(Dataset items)
____________

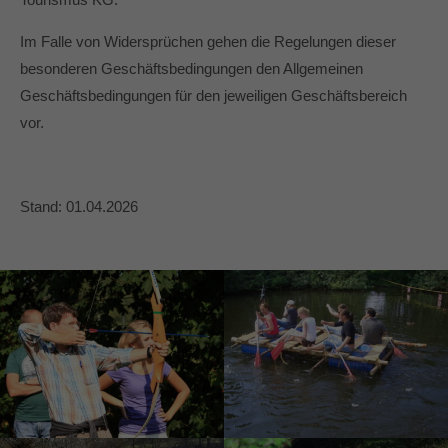
Im Falle von Widersprüchen gehen die Regelungen dieser
besonderen Geschäftsbedingungen den Allgemeinen
Geschäftsbedingungen für den jeweiligen Geschäftsbereich
vor.
Stand: 01.04.2026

____________

| What you are asked to do |
Every line above that holds "Geschäftsbedingungen" should be copied out.

| Finished exercise |
besonderen Geschäftsbedingungen den Allgemeinen
Geschäftsbedingungen für den jeweiligen Geschäftsbereich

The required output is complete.